Temple « mère », les anciens y vénéraient le dieu du volcan. Sous les royaumes hindouistes du XIVe siecle, il est devenu le temple le plus sacré de Bali (au pied du mont Agung). On y vénère Brahma le créateur, Vishnu le protecteur, Shiva le destructeur… Une route pavée mène aux 170 sanctuaires repartis en terrasses. Visitez-le lors d’une fête religieuse (une cinquantaine dans l’année) qui anime, par ses processions, la rigueur des lieux.

Pura Kehen

Un dragon terrifiant vous accueille en haut d’un monumental escalier orné de sculptures en pierre volcanique et flanqué d’éléphants. Ses mains griffues arrêtent les mauvais esprits. Sanctuaire en trois terrasses du XIe siècle, Pura Kehen est le deuxième plus grand temple de Bali.

Lac Bratan

Ulun Danu est un temple hindo-boudhiste qui reflète la silhouette de son toit étagé, en onze paliers, dans les eaux calmes du lac Bratan. Consacré à la déesse des Eaux, c’est l’un des plus élégants lieux de méditation de Bali. Le paysage est nimbé de sérénité, parfois contrariée par l’arrivée des cars de visiteurs.

Uluwatu

Dans la presqu’île de Bukit, voisin des hôtels de Nusa Dua, ce petit temple du IXe siècle se niche en haut d’un étroit promontoire surplombant l’océan. Vous le découvrirez en haut d’un escalier bordé de frangipaniers. Il est dédié aux dieux de la mer, mais ce sont les singes qui en sont les gardiens malicieux.

Tanah Lot

Autre temple marin fondé au XVe siècle par un prêtre brahmane, Tanah Lot est construit sur un rocher en pleine mer au large de Kediri. Très fréquenté par les touristes venant admirer la splendeur de ses couchers de soleil, allez plutôt le découvrir le matin.

Sangsit

Au nord-est de Singaraja, le Pura Beji de Sangsit est un temple consacré à la déesse du Riz. De style baroque flamboyant propre au nord de l’île, il a été construit au XVe siècle.

Mengwi

Le Pura Taman Ayoun, de l’ancienne capitale royale de Mengwi, est un temple tranquille entouré de douves, érigé au XVIIe siècle.

Gunung Kawi

La « montagne des poètes » est un site grandiose qui abrite un temple du XIe siècle taillé dans le flanc de la roche volcanique. Vous y verrez d’étranges tombeaux, monuments funéraires glorifiant les familles royales dans l’au-delà et des bassins de purification alimentés par les sources montagnardes.

Taman Ayun

Mont sacré situé au sud de Bali, c’est aussi le plus haut, il culmine à 3 142 m. Siège des dieux, il est le point de convergence de toute la spiritualité de l’île régissant l’orientation des temples et des autels.
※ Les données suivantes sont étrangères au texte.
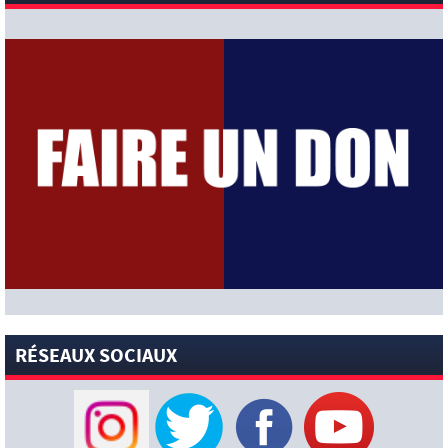
[News-Pros]
« Commencer par deux finales est une
excellente préparation » : Illia Zabarnyi ambitieux pour cette
nouvelle saison !
[News-Anciens]
Thierno Baldé libéré par Troyes va signer à
Nancy (L’Equipe)
[News-Anciens]
Santos : Neymar flou sur son avenir !
[News-Pros]
« Montrer qu’ils m’aiment et venir négocier » :
Ferran Torres envoie un message fort au Barça (Sportico)
[News-Pros]
Rumeur : Hansi Flick aurait demandé au Barça
de garder Ferran Torres (Mundo Deportivo)
[News-Pros]
« Ma préférence est qu’il reste » : Michel, le
coach de l’Ajax, évoque l’avenir de Mika Godts (Foot Mercato)
[News-Pros]
Zion Suzuki : l’entraîneur de Parme envoie un
message fort au PSG (Sky Sports)
[News-Club]
La pépite des San Antonio Spurs, Dylan Harper,
RÉSEAUX SOCIAUX
pose avec le nouveau maillot d’entraînement du PSG !
[News-Pros]
« Whatafeeling
» : Désiré Doué profite à
fond de ses vacances en famille avant de retrouver le PSG
[News-Pros]
Rumeur : Liverpool ouvre des discussions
Vous pouvez accéder à son temple après une ascension d’une bonne heure.

Goa Gadjah

La « grotte de l’éléphant » de Bedulu est une crevasse qui servait d’ermitage aux moines au XIe siècle. Découverte en 1923, elle tient son nom d’un monstre sculpté, nanti d’oreilles de pachyderme, d’yeux exorbités et de dents menaçantes. Il est devenu le masque balinais le plus populaire. D’autres créatures fantastiques hantent le lieu.